The light Gaspé canoe sped away up stream close to the shores, with Archibald Lyndsay and Rose. They were contentedly quiet for an hour or more, and at last left behind them the island camp and its white tents, and then the last of the clearings and the lower alluvial meadows with their richly feathered elms. As they went on, the hills were more abrupt and closer to the river, or precipitous past the power of the hardiest pines to find more than here and there a foothold.

And now Lyndsay laughed, and Rose, curious, inquired why.

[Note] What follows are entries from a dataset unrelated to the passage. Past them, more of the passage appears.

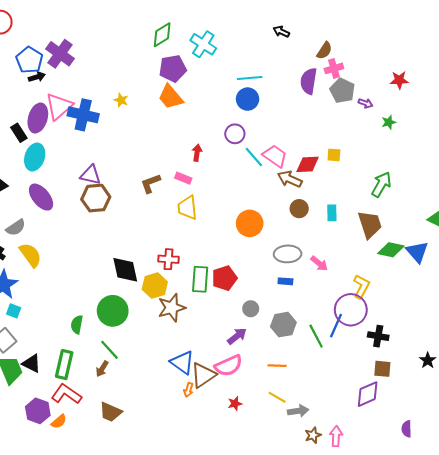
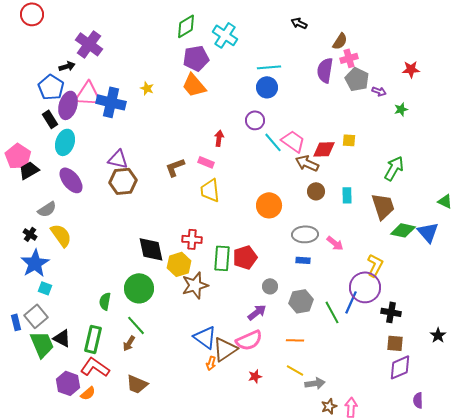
blue pentagon: (29, 60) -> (51, 87), moved
pink triangle: (59, 106) -> (88, 94), turned 44
purple diamond: (368, 394) -> (400, 367), moved

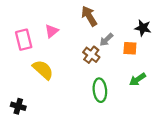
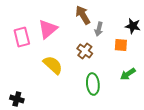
pink triangle: (52, 31) -> (48, 29), size x1.5
gray arrow: (106, 40) -> (99, 29), moved, turned -32
yellow semicircle: (43, 70) -> (53, 65), moved

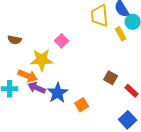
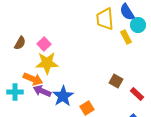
brown semicircle: (15, 40) -> (20, 43), turned -72
pink square: (62, 41) -> (44, 44), moved

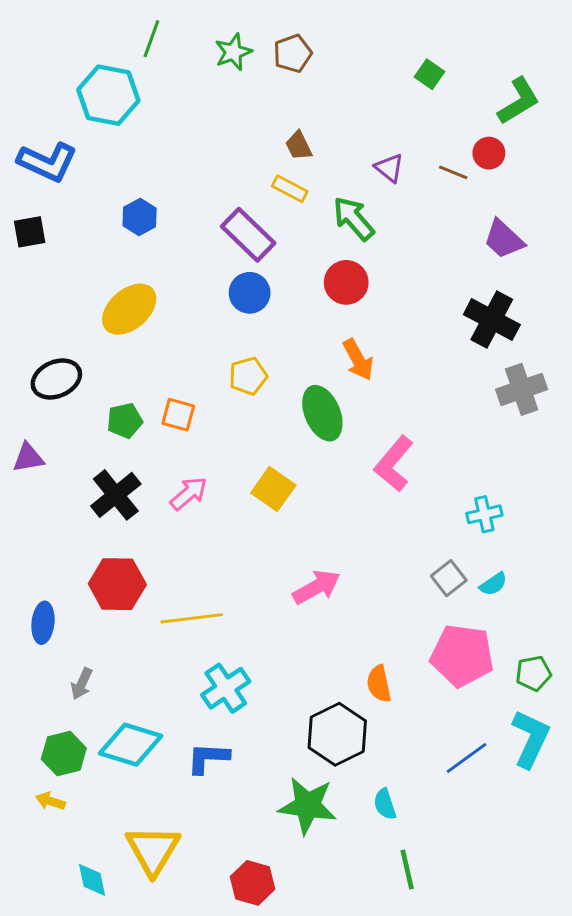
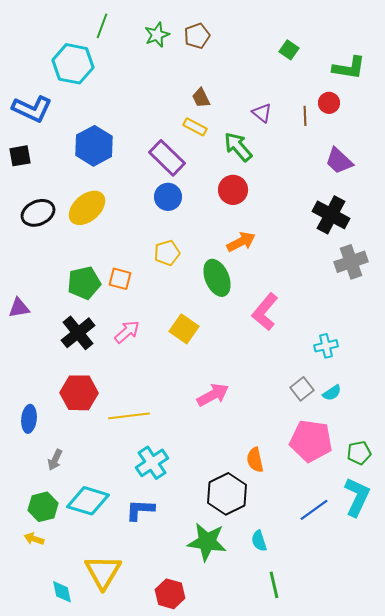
green L-shape: (519, 101) -> (349, 68), turned 40
brown line: (453, 172) -> (305, 116), turned 66
blue hexagon: (140, 217) -> (94, 146), size x1.6
orange arrow: (358, 360) -> (241, 242), turned -88
black ellipse: (56, 379) -> (38, 213), moved
green pentagon: (125, 421) -> (84, 283), size x1.4

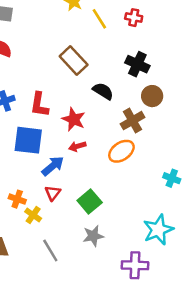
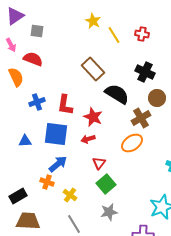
black semicircle: (103, 91) -> (117, 94), size x1.4
red arrow: (77, 146) -> (88, 139), moved
blue arrow: (53, 166) -> (58, 164), moved
red triangle: (53, 193) -> (99, 163), moved
yellow cross: (33, 215) -> (70, 195), moved

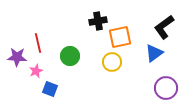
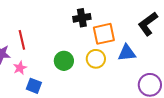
blue triangle: (154, 53) -> (127, 53), moved, turned 30
green circle: (70, 56) -> (64, 61), moved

“I was thinking of the boys”; and he told her of the hornets’ nest.

“I don’t think the dear mother will like it,” said Rose.

“Perhaps,—oh, assuredly not; but what on earth can one do with three young steam-engines?”

“It’s very, very dreadful, papa, and do not tell; but I would like to be present at the siege of the hornets’ nest. It must be awfully good fun.”

“What was that you said?”

“I said awfully good fun. And also I desire to add that this is my day, and I shall say what I please, do what I please, talk slang and bad grammar by the yard if I want to.”

“As you like,—I make but one condition: there is to be none of that wading into deep waters of which you and Anne are so fond. I get enough of that at home, in my work. This is to be a tree-and-water day. I want to push on first up to the burnt lands. Some twenty years ago the upper country was burned off, so that, between the hills and the river are long abrupt slopes with low underbrush and millions of dead trees. The tops of the hills are also covered with the same mighty stubble.”